On The Verge
0Something’s up on the interior landscape. All manner of gears are turning; a thousand thousand iron anvils hang suspended by spiderwebs. From horizon to horizon buildings are being demolished as new foundations are being laid. It’s an exciting time. Absolutely no idea what the new city will look like or when it will be ready for occupancy.
Walking through brick walls is easy. Just decide and you’re there.
The tricky part is getting yourself to the point of deciding, which ironically
feels a lot like banging your head against a brick wall.
Sometimes when I wake up in the morning I want to go back to sleep because I don’t want to leave my dream, so I roll over and try to crawl back inside. Other days I shoot out of bed like a rocket because I can see the dream that’s waiting for me and I can’t wait to explore it. Lately I’ve been experiencing more of the first kind of morning; it’s netting out at about 80/20. I’m trying to figure out how to reverse the percentages.

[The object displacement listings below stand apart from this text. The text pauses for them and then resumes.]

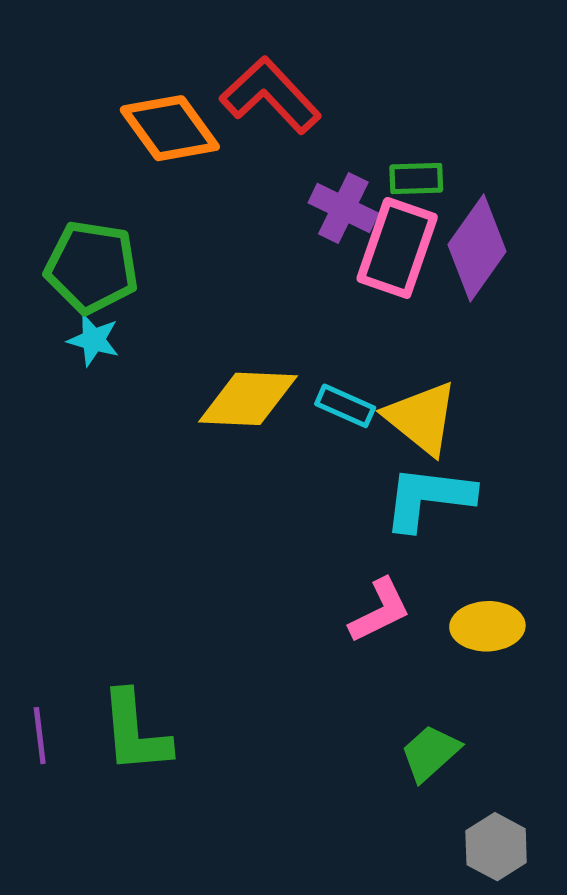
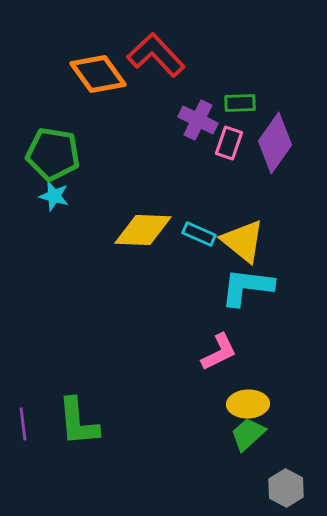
pink rectangle: (397, 248) -> (229, 143), size x0.6
yellow ellipse: (487, 626) -> (248, 404), moved

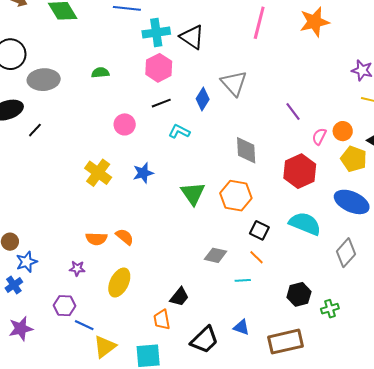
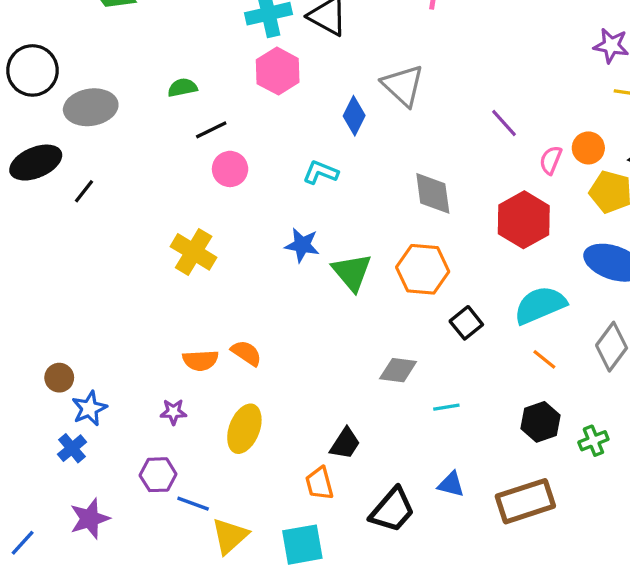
black line: (161, 103) -> (211, 130), moved
blue star: (143, 173) -> (302, 245), moved, turned 30
cyan semicircle: (305, 224) -> (540, 305), turned -40
black square: (259, 230) -> (466, 323), turned 30
orange line: (256, 257) -> (544, 359), moved

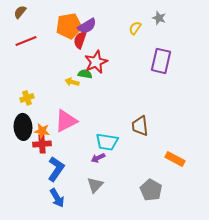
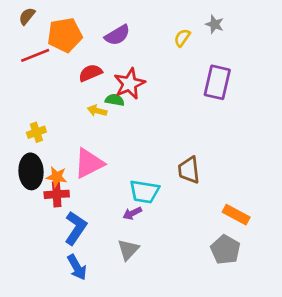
orange pentagon: (69, 26) -> (65, 35), moved
red semicircle: (80, 40) -> (90, 73), moved, turned 48
gray pentagon: (151, 190) -> (225, 250), moved

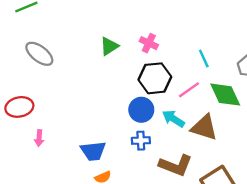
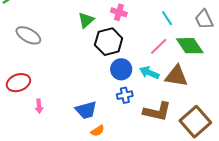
black hexagon: (155, 78) -> (109, 42), moved

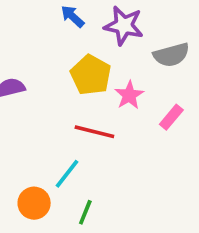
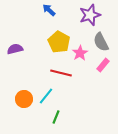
purple star: (124, 26) -> (90, 15), moved, turned -30
gray semicircle: (171, 55) -> (101, 42), moved, turned 78
orange circle: (34, 203) -> (24, 99), moved

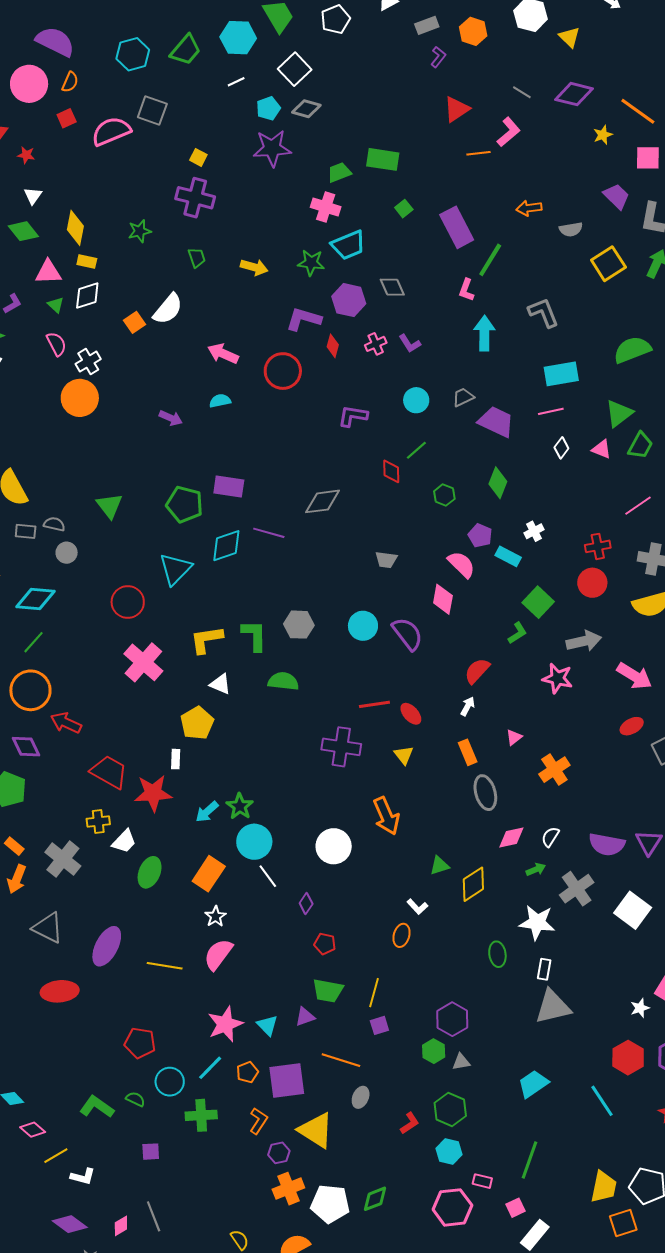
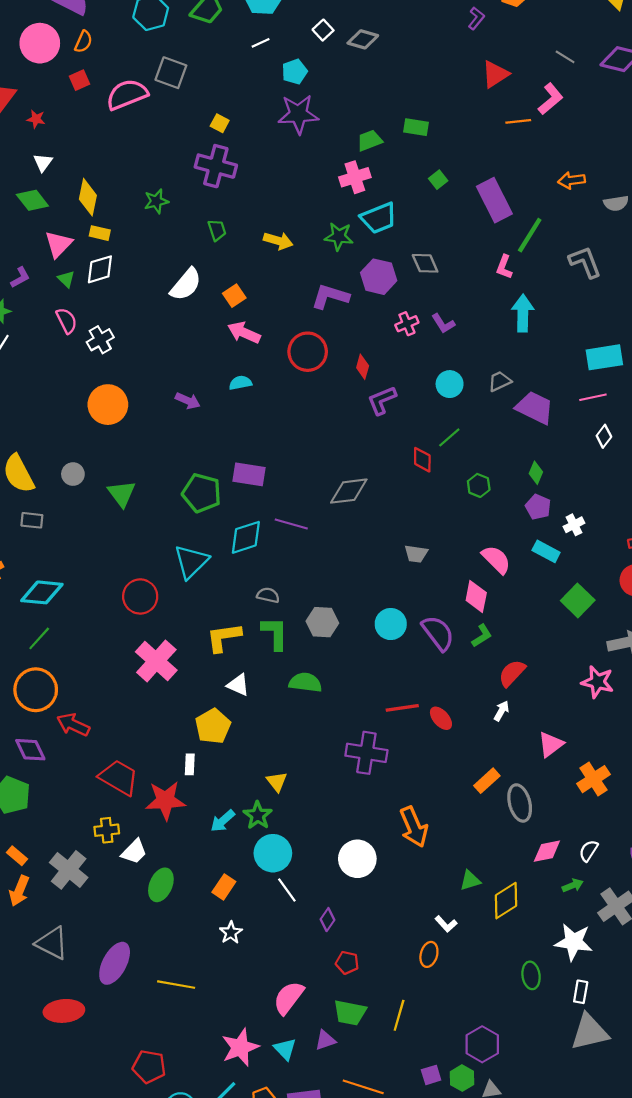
white square: (295, 69) -> (323, 30), size x0.6
gray diamond: (306, 109) -> (363, 39), moved
green rectangle: (383, 159) -> (416, 127), size x0.7
pink cross: (326, 207) -> (355, 177), turned -36
pink triangle: (48, 272) -> (59, 244), turned -44
gray L-shape: (543, 313) -> (585, 262), moved
orange square: (135, 322) -> (234, 296), moved
red diamond: (333, 346) -> (363, 367), moved
orange circle: (80, 398) -> (108, 405), moved
purple L-shape: (353, 416) -> (382, 400), turned -32
green diamond: (498, 483) -> (536, 473), size x0.7
gray semicircle: (54, 524) -> (268, 595), moved
purple pentagon: (480, 536) -> (538, 507), moved
gray circle: (67, 553) -> (73, 474), moved
green L-shape: (517, 633) -> (482, 636), moved
pink triangle: (514, 737) -> (551, 744), size x1.5
orange rectangle: (468, 752) -> (487, 781), moved, turned 70
yellow triangle: (404, 755) -> (277, 782), moved
orange rectangle: (209, 874) -> (224, 887), size x0.7
pink semicircle: (218, 954) -> (289, 998), moved
purple square: (379, 1025) -> (431, 1075), moved

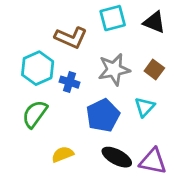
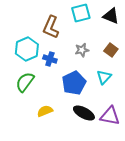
brown L-shape: (71, 38) -> (51, 27), turned 90
gray star: (114, 70) -> (82, 50), size x0.6

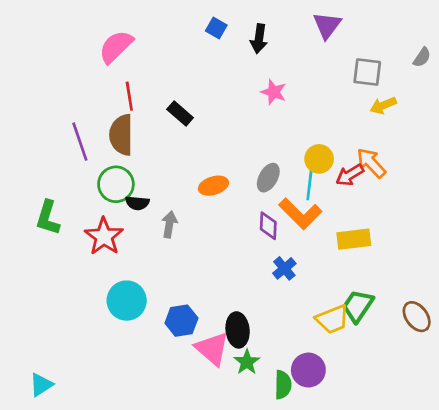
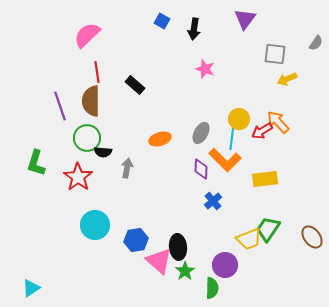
purple circle: (308, 370) -> (225, 265), moved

If you dissect a frog, you can see all the parts and name them and see how they fit together, and you can identify the chemical and mechanical processes that go on between them, and you can keep going all the way to the molecular level and beyond. And then you feel like you know how a frog works. But when it comes right down to it, you still don’t know how a frog works. You can describe what happens when it works, but the “how” and more importantly the “why” are still a complete mystery. Continuing to dissect smaller and smaller pieces of the frog will not help you solve it. Because the answer is not inside the frog.
The thinking and the feeling burst unbidden from a hidden hollow in a grassy green hill…
In a world where the goal seems to be to grind everything down to the least of what it is, it’s quite incredible to know that everything is always infinitely surprising.